China, I think you may be trying to reduce a very large and complex idea to a simple definition that can't possibly cover it adequately. Is there such a thing as love? Of course there is. My wife and I will celebrate our 26th wedding anniversary at the end of this month, and even after all those years she is still my best friend, my closest confidante, the person I trust above all others to understand and care about me, and she can still make me seethe with lust to a degree no other woman I've ever known can do. That's one kind of love.
I have five siblings, two sisters and three brothers, and they are always welcome in my home, I will always be happy to see any of them, and if they ever get into trouble I can help them with, emotionally, financially, materially, whatever, help will be given freely and unconditionally. And I know they'd do the same for me. That's another kind of love.

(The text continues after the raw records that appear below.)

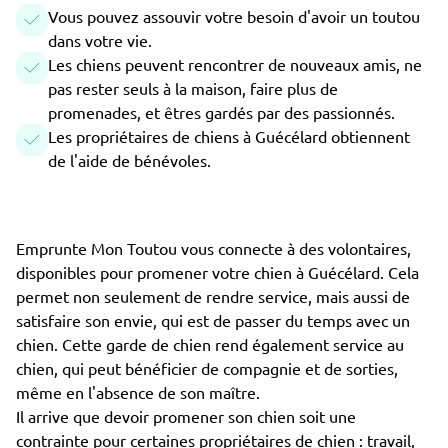
Vous pouvez assouvir votre besoin d'avoir un toutou
dans votre vie.
Les chiens peuvent rencontrer de nouveaux amis, ne
pas rester seuls à la maison, faire plus de
promenades, et êtres gardés par des passionnés.
Les propriétaires de chiens à Guécélard obtiennent
de l'aide de bénévoles.
Emprunte Mon Toutou vous connecte à des volontaires,
disponibles pour promener votre chien à Guécélard. Cela
permet non seulement de rendre service, mais aussi de
satisfaire son envie, qui est de passer du temps avec un
chien. Cette garde de chien rend également service au
chien, qui peut bénéficier de compagnie et de sorties,
même en l'absence de son maître.
Il arrive que devoir promener son chien soit une
contrainte pour certaines propriétaires de chien : travail,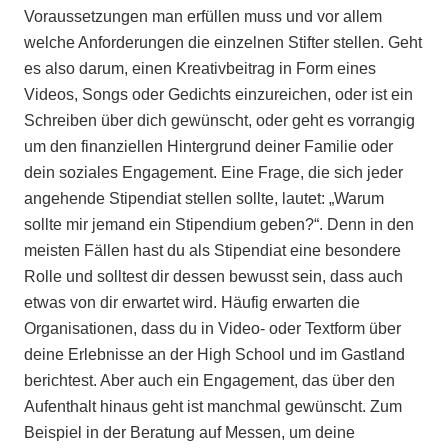
Voraussetzungen man erfüllen muss und vor allem
welche Anforderungen die einzelnen Stifter stellen. Geht
es also darum, einen Kreativbeitrag in Form eines
Videos, Songs oder Gedichts einzureichen, oder ist ein
Schreiben über dich gewünscht, oder geht es vorrangig
um den finanziellen Hintergrund deiner Familie oder
dein soziales Engagement. Eine Frage, die sich jeder
angehende Stipendiat stellen sollte, lautet: „Warum
sollte mir jemand ein Stipendium geben?“. Denn in den
meisten Fällen hast du als Stipendiat eine besondere
Rolle und solltest dir dessen bewusst sein, dass auch
etwas von dir erwartet wird. Häufig erwarten die
Organisationen, dass du in Video- oder Textform über
deine Erlebnisse an der High School und im Gastland
berichtest. Aber auch ein Engagement, das über den
Aufenthalt hinaus geht ist manchmal gewünscht. Zum
Beispiel in der Beratung auf Messen, um deine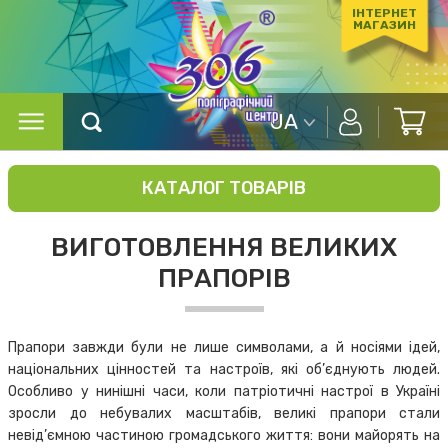
ІНТЕРНЕТ
МАГАЗИН
UA
КАТАЛОГ ТОВАРІВ
ВИГОТОВЛЕННЯ ВЕЛИКИХ
ПРАПОРІВ
Прапори завжди були не лише символами, а й носіями ідей,
національних цінностей та настроїв, які об’єднують людей.
Особливо у нинішні часи, коли патріотичні настрої в Україні
зросли до небувалих масштабів, великі прапори стали
невід’ємною частиною громадського життя: вони майорять на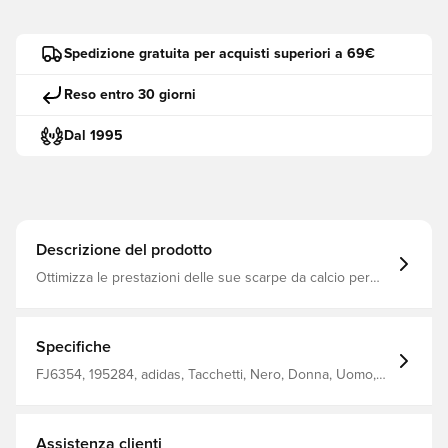
Spedizione gratuita per acquisti superiori a 69€
Reso entro 30 giorni
Dal 1995
Descrizione del prodotto
Ottimizza le prestazioni delle sue scarpe da calcio per
campi bagnati con questa chiave per tacchetti. Lo tenga
in borsa per avvitare o sostituire le tacchette per
adattarsi alle condizioni. È realizzato in alluminio
resistente. 100 alluminio Taglia unica per tutti Chiave per
Specifiche
tacchetti adatta per scarpe su terreni accidentati.
FJ6354, 195284, adidas, Tacchetti, Nero, Donna, Uomo,
Adulti
Assistenza clienti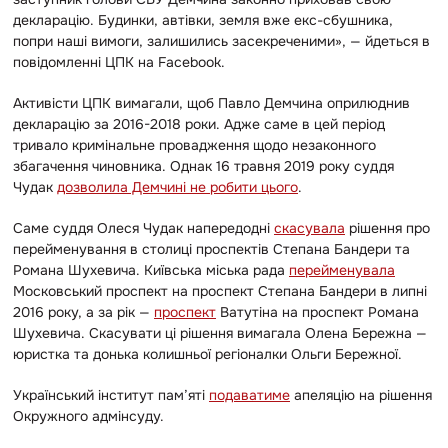
декларацію. Будинки, автівки, земля вже екс-сбушника,
попри наші вимоги, залишились засекреченими», — йдеться в
повідомленні ЦПК на Facebook.
Активісти ЦПК вимагали, щоб Павло Демчина оприлюднив
декларацію за 2016-2018 роки. Адже саме в цей період
тривало кримінальне провадження щодо незаконного
збагачення чиновника. Однак 16 травня 2019 року суддя
Чудак
дозволила Демчині не робити цього
.
Саме суддя Олеся Чудак напередодні
скасувала
рішення про
перейменування в столиці проспектів Степана Бандери та
Романа Шухевича. Київська міська рада
перейменувала
Московський проспект на проспект Степана Бандери в липні
2016 року, а за рік —
проспект
Ватутіна на проспект Романа
Шухевича. Скасувати ці рішення вимагала Олена Бережна —
юристка та донька колишньої регіоналки Ольги Бережної.
Український інститут пам’яті
подаватиме
апеляцію на рішення
Окружного адмінсуду.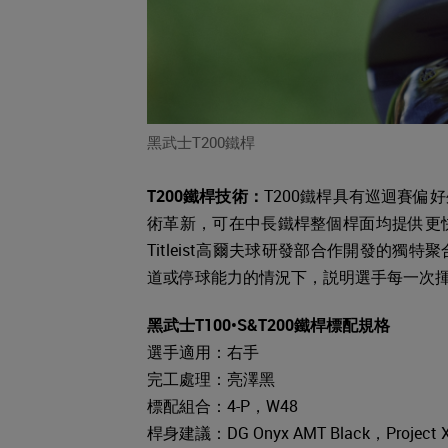
黑武士T200鐵桿
T200鐵桿技術：
T200鐵桿具有巡迴賽
術革新，可在中長鐵桿整個桿面均提供更
Titleist高爾夫球研發部合作開發的
道或停球能力的情況下，説明選手每一次
黑武士T100•S&T200鐵桿標配規格
選手適用：右手
完工處理：亮澤黑
標配組合：4-P，W48
桿身建議：DG Onyx AMT Black，Project X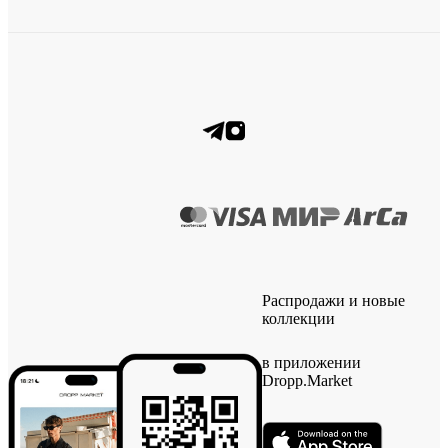
Распродажи и новые
коллекции
в приложении
Dropp.Market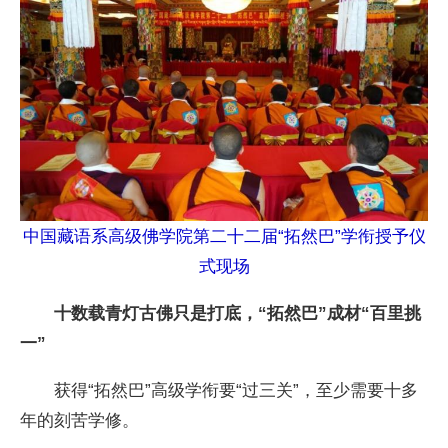
中国藏语系高级佛学院第二十二届“拓然巴”学衔授予仪
式现场
十数载青灯古佛只是打底，“拓然巴”成材“百里挑
一”
获得“拓然巴”高级学衔要“过三关”，至少需要十多
年的刻苦学修。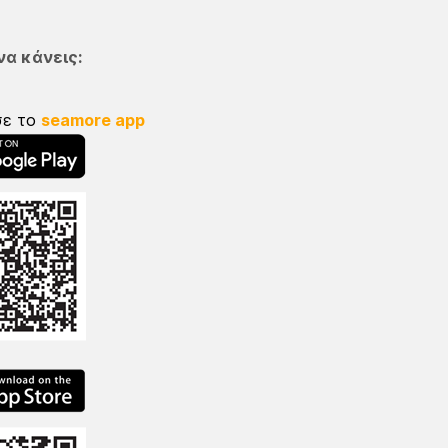
να κάνεις:
σε το
seamore app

We have two children, both grown up and moved out now, but while they lived with my wife and me they got every kind of support and assistance and attention we could give them (though not without discipline and rules), which of course is still available at need and they know it, and they've turned into secure and confident adults that we are both very pleased with and proud of. That's yet a third kind of love.
There are four people--two married couples of longevity similar to ours--that we call our dearest friends. We socialize a lot, we talk a lot, we've had similar life experiences and have come to similar understandings of them, and the sibling rule applies to them as well: you need help I can give, you got it. A fourth kind of love.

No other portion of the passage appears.